Research into Recovery and Wellbeing

A website about the work of the recovery research team at the Institute of Mental Health

The University of Nottingham

RECOLLECT

RECOLLECT

The National Institute of Health Research (NIHR) has funded the Recovery Colleges Characterisation and Testing (RECOLLECT) Study (grant RP-DG-0615-10008) (2017-2018). Recovery Colleges are a new approach to supporting people living with mental health problems. They are collaborative, strengths-based, person- centred, inclusive (i.e. available to all) and community-focused. A Recovery College provides support to students (mainly mental health service users but also family members, staff and other stakeholders) through adult education rather than through medical treatments. Service users are not referred by clinicians but enrol themselves, develop an Individual Learning Plan and then choose courses relevant to their learning goals. Professional experts and people with personal experience of mental health problems co-produce the curriculum and co-deliver the courses.
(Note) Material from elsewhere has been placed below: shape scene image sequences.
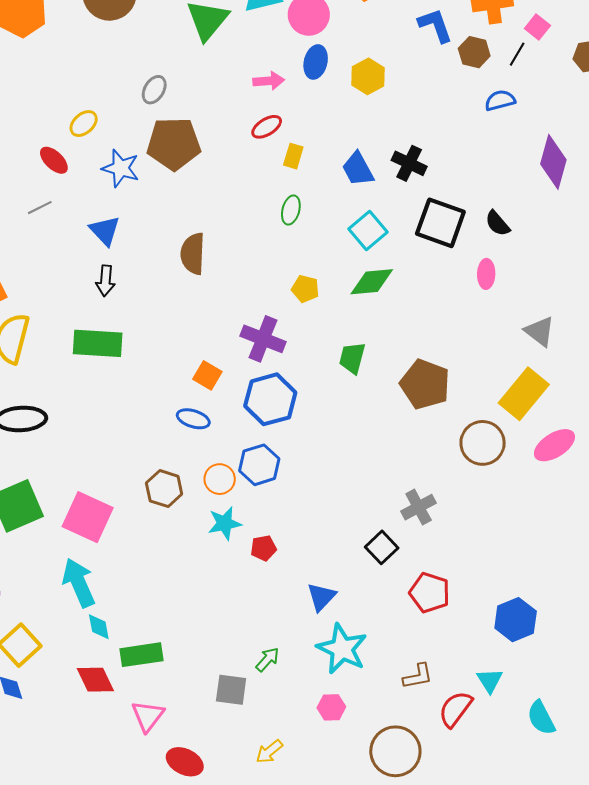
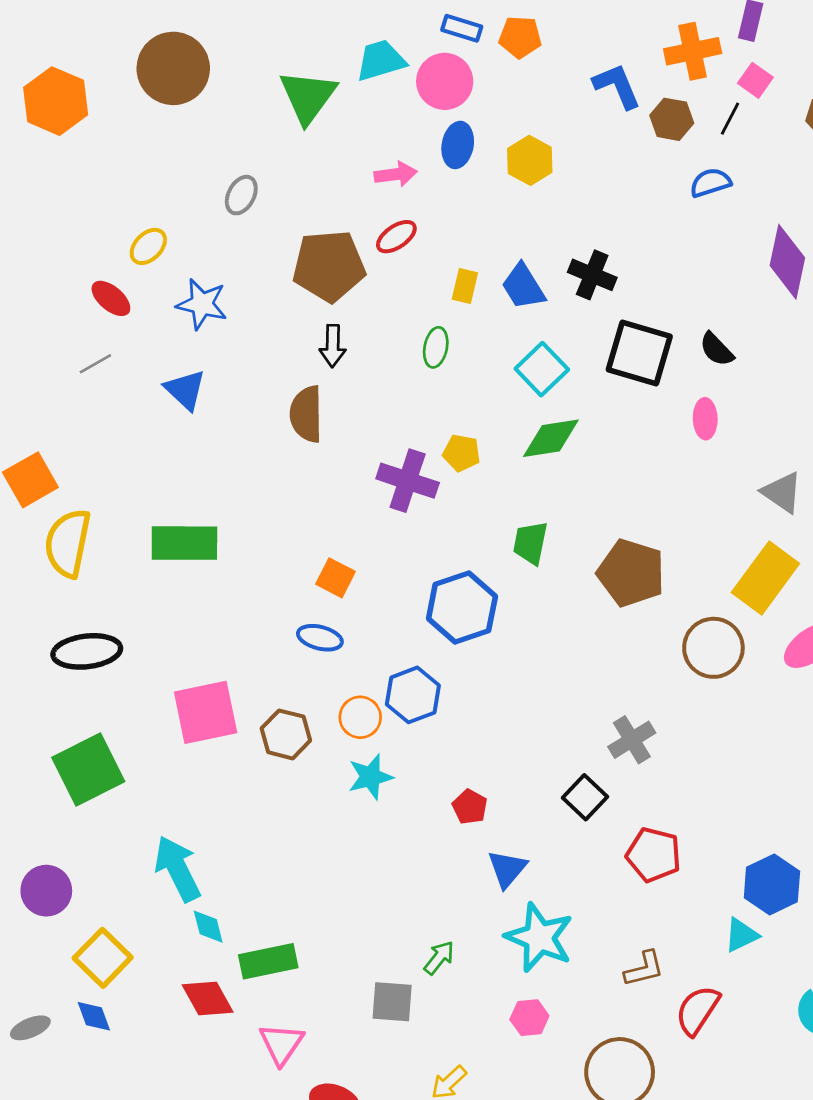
brown pentagon: (174, 144) -> (329, 266), moved
yellow rectangle: (293, 156) -> (465, 286), moved
black arrow: (105, 281) -> (333, 346), moved
purple cross: (263, 339) -> (408, 481), moved
blue hexagon: (270, 399) -> (462, 607), moved
pink square: (88, 517) -> (206, 712), moved, turned -33
red pentagon: (264, 548) -> (470, 807), moved, turned -30
cyan triangle: (490, 681) -> (741, 935), moved, turned 40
The first Recovery Colleges opened in 2010, and there are now 32 across England, each working with up to 1,000 students at any time. But there has been little work studying the impact of Recovery Colleges.

 

The study has three aims.

1. What are the defining characteristics of a Recovery College, and how does it differ from other medical and adult education approaches? We will interview 10 Recovery College managers to develop a tool to assess the presence of each necessary characteristic (a fidelity measure). This measure will be piloted with 3 Recovery Colleges then evaluated with all Recovery Colleges.

2. How do Recovery Colleges benefit service users? For example, self-referral may promote empowerment, jointly-delivered training may role model partnership working, and hearing a trainer talk about their own mental health problems may make the service user less pessimistic about their own recovery. We will interview up to 45 opinion leaders (e.g. service user students, Recovery College managers) to develop a list of possible mechanisms of action.

3. Who uses Recovery Colleges? About two thirds of students also use secondary mental health services, but there has been no detailed analysis of their service use, such as diagnosis, level of disability and how often they are hospitalised. We will study all available national reports and use the clinical information systems in three Recovery Colleges to understand who uses the college, and how they differ from service users who do not use the college.